A 69-year-old Caucasian man—a retired builder with a medical history of chronic depression—was brought to hospital after a failed suicide attempt. The attempt consisted of self-asphyxiation with car exhaust fumes and shooting himself three times with a three-inch nail gun. The initial shot was directed upward through the submental triangle behind the chin. It pierced his tongue, upper denture plate, and hard palate, effectively pinning his mouth shut. The subsequent two shots were fired into the fourth intercostal space immediately left of the sternum.
On admission to the emergency department the patient was distressed but hemodynamically stable. An examination revealed nail gun entry wounds on his left anterior chest wall over the precordial area, and at the submandibular area under his chin, pinning his mouth closed. The nails within the thorax could not be confidently located on chest X-ray; however, transthoracic echocardiography suggested a nail had possibly penetrated into the right ventricle. There was no associated pericardial effusion. In light of the potential for rapid deterioration, the patient was immediately transferred to the operating room where preparations for an exploratory midline sternotomy and thoracotomy were made.
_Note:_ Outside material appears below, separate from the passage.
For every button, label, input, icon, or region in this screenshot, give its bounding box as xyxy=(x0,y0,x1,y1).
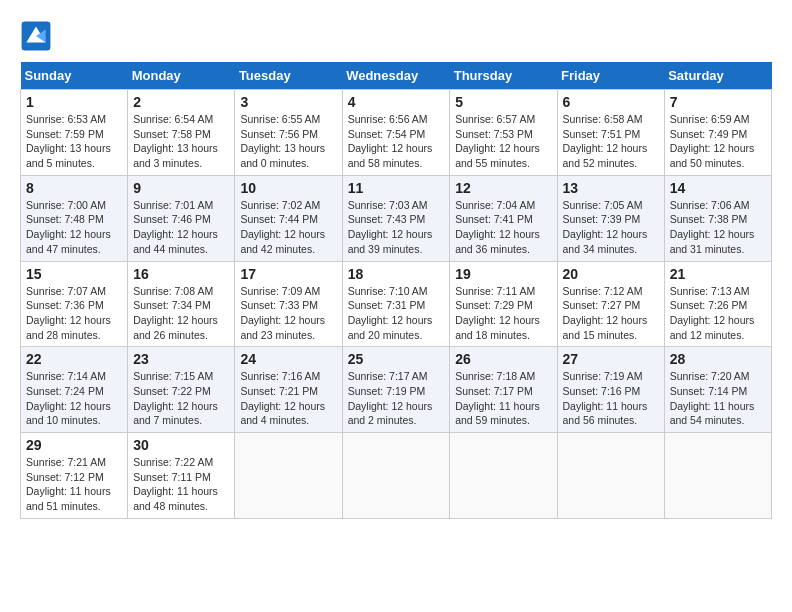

The potential for rapid hemodynamic deterioration due to the intrathoracic penetrating injury required urgent surgical exploration. The uncertainty in the location of the intrathoracic nails meant the exact nature of the surgical repair was not defined and provision for lung separation needed to be planned for. In this case, the chest x-ray failed to allow an adequate view of the nail within the thorax. Although transthoracic echocardiography suggested the nail had penetrated the right ventricle, the exact location of the nail was not clear.
Cardiopulmonary bypass was initiated to facilitate surgical exposure. During cardiopulmonary bypass the endobronchial balloon was deflated, as lung isolation was not required, and cardiac repair was completed uneventfully. Removal of the nail from his mouth required a small incision into the hard palate and extraction using surgical pliers, removing the nail from his hard palate, upper denture, and tongue. The patient made an excellent recovery and was discharged five days later to a psychiatric community hospital for ongoing psychological rehabilitation.